Laurent Murawiec’s The Mind of Jihad is, at last, a book on radical Islam that does it all. Unlike many engaged in the heated debate over the nature of our enemies, Murawiec does not believe that ancient texts tell us all we need to know. He insists that all ideas change over time, even those believed to have been dictated by God’s angel. He has therefore immersed himself not only in the sacred texts of Islam but also in the richly variegated speeches, writings, and actions of its most extremist practitioners: the jihadis waging war against us.
He candidly admits that it was not easy, that many of his initial ideas turned out to be wrong, and that his current understanding of “the mind of jihad” surprises him. This understanding holds that the current doctrine is far more than the resuscitation of medieval commandments, and in fact has a lot to do with modern European and Soviet totalitarianism.
As Murawiec tells us in fascinating detail, the jihadis have been willing to collaborate will all European totalitarian movement and regimes. And although we have heard quite a lot about their collaboration with the Fuhrer (in the person of Amin al-Husayni, the Grand Mufti of Jerusalem), there was a constant, intimate and extremely important alliance with the Soviet Union, which gave some of the key jihadis training in organization (and, most likely, intelligence as well).

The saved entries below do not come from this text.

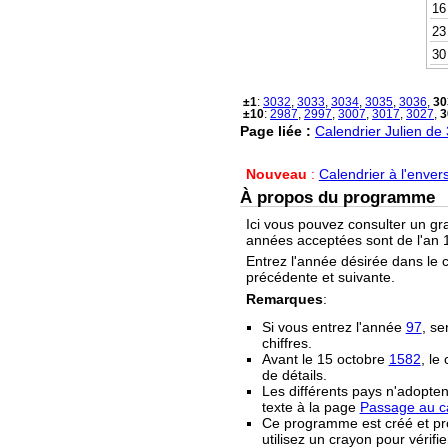
16
23
30
±1
:
3032
,
3033
,
3034
,
3035
,
3036
,
30
±10
:
2987
,
2997
,
3007
,
3017
,
3027
,
3
Page liée :
Calendrier Julien de
Nouveau
:
Calendrier à l'enver
À propos du programme
Ici vous pouvez consulter un gr
années acceptées sont de l'an 1
Entrez l'année désirée dans le 
précédente et suivante.
Remarques
:
Si vous entrez l'année
97
, se
chiffres.
Avant le 15 octobre
1582
, le
de détails.
Les différents pays n'adopten
texte à la page
Passage au ca
Ce programme est créé et prop
utilisez un crayon pour vérifie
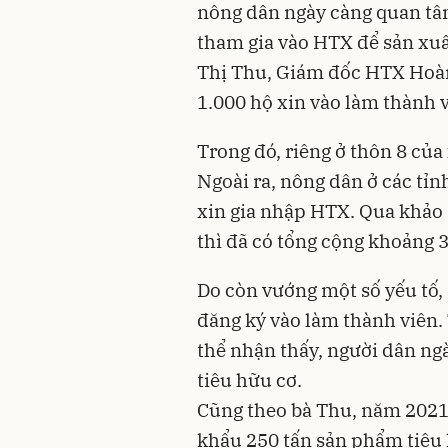
nông dân ngày càng quan tâ
tham gia vào HTX để sản xuấ
Thị Thu, Giám đốc HTX Hoàn
1.000 hộ xin vào làm thành 
Trong đó, riêng ở thôn 8 củ
Ngoài ra, nông dân ở các t
xin gia nhập HTX. Qua khảo s
thì đã có tổng cộng khoảng 3
Do còn vướng một số yếu tố,
đăng ký vào làm thành viên.
thể nhận thấy, người dân ng
tiêu hữu cơ.
Cũng theo bà Thu, năm 202
khẩu 250 tấn sản phẩm tiêu 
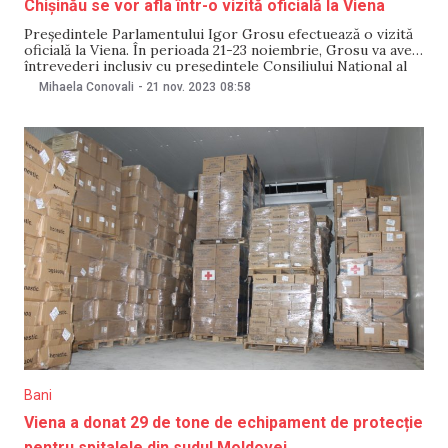
Chișinău se vor afla într-o vizită oficială la Viena
Președintele Parlamentului Igor Grosu efectuează o vizită
oficială la Viena. În perioada 21-23 noiembrie, Grosu va avea
întrevederi inclusiv cu președintele Consiliului Național al
Austriei, ministrul Federal pentru Afaceri Europene și
Mihaela Conovali
-
21 nov. 2023
08:58
Internaționale și cu ministrul Federal al Muncii și Afacerilor
Economice. La Viena, Grosu va fi însoțit de patru deputați
Bani
Viena a donat 29 de tone de echipament de protecție
pentru spitalele din sudul Moldovei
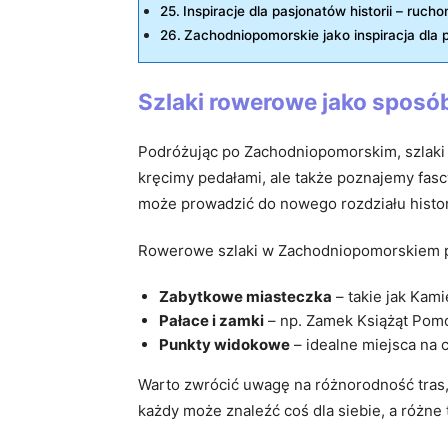
Inspiracje dla pasjonatów historii – ruc
Zachodniopomorskie jako inspiracja dla 
Szlaki rowerowe jako sposób
Podróżując po Zachodniopomorskim, szlaki r
kręcimy pedałami, ale także poznajemy fasc
może prowadzić do nowego rozdziału historii
Rowerowe szlaki w Zachodniopomorskiem p
Zabytkowe miasteczka
– takie jak Kami
Pałace i zamki
– np. Zamek Książąt Pomo
Punkty widokowe
– idealne miejsca na 
Warto zwrócić uwagę na różnorodność tras, 
każdy może znaleźć coś dla siebie, a różne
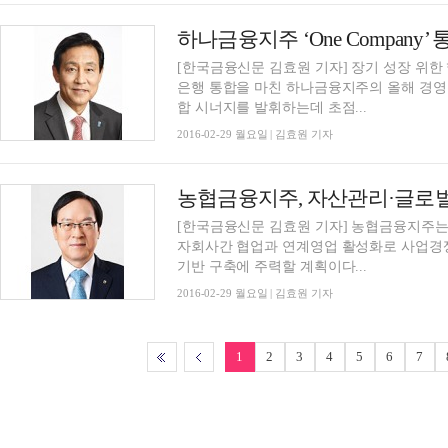
하나금융지주 ‘One Company
[한국금융신문 김효원 기자] 장기 성장 위한
은행 통합을 마친 하나금융지주의 올해 경영
합 시너지를 발휘하는데 초점...
2016-02-29 월요일 | 김효원 기자
농협금융지주, 자산관리·글로벌
[한국금융신문 김효원 기자] 농협금융지주는
자회사간 협업과 연계영업 활성화로 사업경쟁
기반 구축에 주력할 계획이다...
2016-02-29 월요일 | 김효원 기자
1
2
3
4
5
6
7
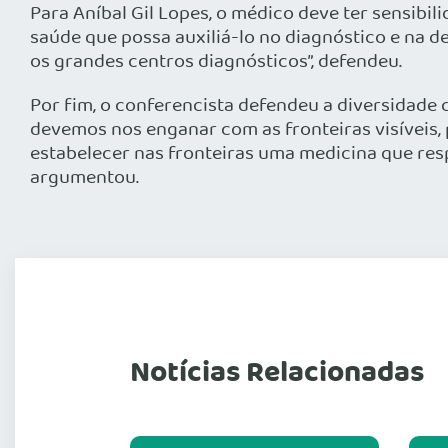
Para Aníbal Gil Lopes, o médico deve ter sensibil
saúde que possa auxiliá-lo no diagnóstico e na de
os grandes centros diagnósticos”, defendeu.
Por fim, o conferencista defendeu a diversidade 
devemos nos enganar com as fronteiras visíveis,
estabelecer nas fronteiras uma medicina que res
argumentou.
Notícias Relacionadas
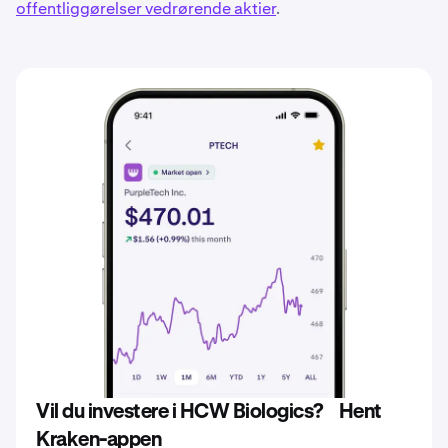
offentliggørelser vedrørende aktier
.
Vil du investere i HCW Biologics? Hent
Kraken-appen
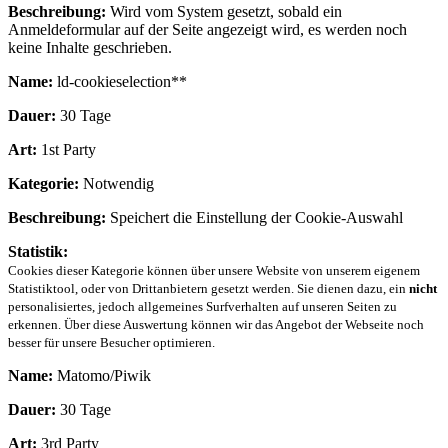
Beschreibung:
Wird vom System gesetzt, sobald ein
Anmeldeformular auf der Seite angezeigt wird, es werden noch
keine Inhalte geschrieben.
Name:
ld-cookieselection**
Dauer:
30 Tage
Art:
1st Party
Kategorie:
Notwendig
Beschreibung:
Speichert die Einstellung der Cookie-Auswahl
Statistik:
Cookies dieser Kategorie können über unsere Website von unserem eigenem
Statistiktool, oder von Drittanbietern gesetzt werden. Sie dienen dazu, ein
nicht
personalisiertes, jedoch allgemeines Surfverhalten auf unseren Seiten zu
erkennen. Über diese Auswertung können wir das Angebot der Webseite noch
besser für unsere Besucher optimieren.
Name:
Matomo/Piwik
Dauer:
30 Tage
Art:
3rd Party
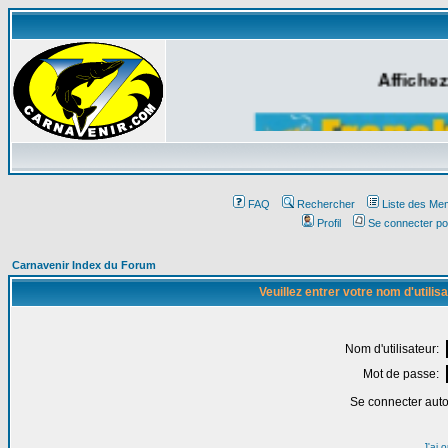
Affichez
FAQ
Rechercher
Liste des Me
Profil
Se connecter po
Carnavenir Index du Forum
Veuillez entrer votre nom d'utili
Nom d'utilisateur:
Mot de passe:
Se connecter aut
J'ai 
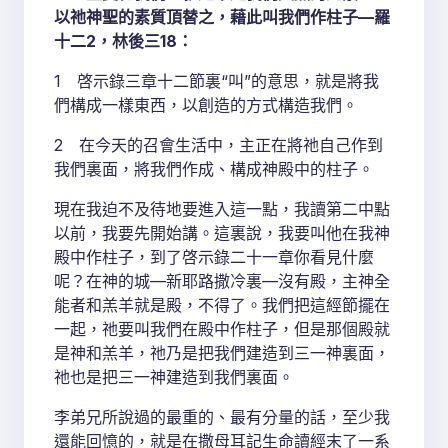
以祂神聖的素質頂替之，藉此叫我們作柱子—羅
十二2，林後三18：
1 啓示錄三章十二節裏“叫”的意思，就是將我
們構成一樣東西，以創造的方式構造我們。
2 在今天的召會生活中，主正在將祂自己作到
我們裏面，將我們作成、構成神殿中的柱子。
現在我迫不及待地要進入這一點，我讀第二中點
以前，我要先開始講。這裏說，我要叫他在我神
殿中作柱子，到了啓示錄二十一章你看見什麼
呢？在神的城—新耶路撒冷裏—沒有殿，主神全
能者和羔羊就是殿，不得了。我們把這經節擺在
一起，祂要叫我們在殿中作柱子，但是那個殿就
是神和羔羊，祂乃是把我們建造到三一神裏面，
祂也是把三一神建造到我們裏面。
李弟兄所說過的最重的、最有分量的話，至少我
還能回憶的，就是在撒母耳記生命讀經末了一系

He does go a bit far at times, though. “Most of the ugly repertoire of Modern Arab and Muslim anti-Semitism,” he writes, “came from the Soviet Union (with only the racial-biological component added by the Nazis.” That gives insufficient credit to the long tradition of Muslim anti-Semitism; they didn’t need Lenin and Stalin to teach them to hate Jews. But they did need Hitler and, more importantly, Himmler, to explain the most modern ways to hate, and then annihilate, the Jews. No surprise that the mufti quietly visited Auschwitz with his buddy Adolf Eichmann.

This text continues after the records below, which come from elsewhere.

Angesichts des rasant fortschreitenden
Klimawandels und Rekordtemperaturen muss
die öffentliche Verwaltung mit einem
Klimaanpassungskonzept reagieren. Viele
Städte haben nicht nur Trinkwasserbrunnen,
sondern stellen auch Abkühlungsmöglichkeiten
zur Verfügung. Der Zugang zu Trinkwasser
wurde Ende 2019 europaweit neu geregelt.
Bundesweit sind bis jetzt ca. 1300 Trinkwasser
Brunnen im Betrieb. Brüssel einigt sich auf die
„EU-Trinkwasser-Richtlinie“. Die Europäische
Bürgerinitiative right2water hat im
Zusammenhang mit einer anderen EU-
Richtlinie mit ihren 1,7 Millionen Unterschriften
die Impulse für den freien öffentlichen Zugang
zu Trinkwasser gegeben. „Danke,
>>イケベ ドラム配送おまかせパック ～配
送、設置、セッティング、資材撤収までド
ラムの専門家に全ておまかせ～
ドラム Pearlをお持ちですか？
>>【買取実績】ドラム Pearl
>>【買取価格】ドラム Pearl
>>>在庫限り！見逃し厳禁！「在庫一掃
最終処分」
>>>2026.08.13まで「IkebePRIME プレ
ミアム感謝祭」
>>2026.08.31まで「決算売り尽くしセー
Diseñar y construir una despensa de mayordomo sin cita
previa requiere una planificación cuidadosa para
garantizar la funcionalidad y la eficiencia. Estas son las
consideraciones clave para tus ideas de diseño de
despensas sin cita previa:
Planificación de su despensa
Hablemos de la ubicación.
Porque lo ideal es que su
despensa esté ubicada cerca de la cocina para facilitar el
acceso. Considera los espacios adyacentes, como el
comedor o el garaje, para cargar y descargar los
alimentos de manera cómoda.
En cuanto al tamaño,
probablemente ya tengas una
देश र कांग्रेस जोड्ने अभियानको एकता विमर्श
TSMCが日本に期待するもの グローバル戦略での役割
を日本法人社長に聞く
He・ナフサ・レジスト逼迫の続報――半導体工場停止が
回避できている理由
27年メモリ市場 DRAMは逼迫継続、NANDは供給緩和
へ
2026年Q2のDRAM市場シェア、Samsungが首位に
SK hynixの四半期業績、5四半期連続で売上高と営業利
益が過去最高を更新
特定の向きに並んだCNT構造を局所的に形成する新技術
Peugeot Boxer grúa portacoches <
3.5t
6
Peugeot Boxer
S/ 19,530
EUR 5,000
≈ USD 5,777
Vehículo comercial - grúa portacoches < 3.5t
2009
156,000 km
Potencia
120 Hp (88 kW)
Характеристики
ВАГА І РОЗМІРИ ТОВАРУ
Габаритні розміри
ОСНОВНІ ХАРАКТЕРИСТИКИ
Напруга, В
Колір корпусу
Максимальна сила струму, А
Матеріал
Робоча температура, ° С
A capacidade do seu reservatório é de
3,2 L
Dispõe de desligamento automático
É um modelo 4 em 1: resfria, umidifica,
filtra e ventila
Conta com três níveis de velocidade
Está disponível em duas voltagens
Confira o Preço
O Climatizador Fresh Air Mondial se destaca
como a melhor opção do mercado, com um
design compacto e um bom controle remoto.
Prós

But perhaps the most valuable part of this invaluable book is the fascinating exposition of how Islamists, theoretically tied to a social and political doctrine that made it very difficult, if not impossible, to rebel against Islamic rulers, came to embrace a very leftist call for revolution. The key figure, according to Murawiec, is the Pakistani Sayyid Abul Ala Maududi, a friend of Khomeini and of Sayyid Qutb (Osama bin Laden’s hero). Maududi, as Murawiec notes, is a throwback to the medieval European chiliasts, like Thomas Muntzer and the radical Anabaptists. And like the European millenarians, Maududi’s claims are universal: “Islam addresses its call for effecting (its) program of destruction and reconstruction, revolution and reform not to just one nation, but to all humanity.” This effectively transforms Islam from a religion into a political cause, a call to arms, “as if Lenin’s ‘The State and Revolution’ had become their bedtime reading.”
As a result of these European and Soviet influences, the jihadis are inspired by a real lust for blood, and are members of a cult of death. Murawiec has a wonderful eye and a fine nose for telling anecdotes, such as that of Jordanian Prime Minister Wasfi al-Tell’s assassination at the Sheraton hotel in Cairo in November 1971. One of the major figures in the repression of the PLO in Jordan, al-Tell had been the object of death threats following “Black September,” and Arafat’s vengeance was swift and brutal:
Five . . . shots, fired at point-blank range. . . . He staggered back against the shattered swing doors . . . and he fell dying among the shards of glass on the marble floor. As he lay there, one of his killers bent over and lapped the blood that poured from his wounds.
Murawiec calmly draws the proper conclusion: “Something out of the ordinary was occurring, not war in the accepted sense, not political conflict or even guerrilla warfare.”
The Mind of Jihad is a work of considerable elegance and culture; it probably could only have been written by a European who has become an American, as it combines the best of French appreciation for the details of jihadist ideology — and jihadism’s connection to European precursors — with a keen pragmatic eye for the terrible consequences of these ideas and passions. It’s a hell of a book, and it deserves a lot of attention.
– Michael Ledeen is Freedom Scholar at the Foundation for the Defense of Democracies.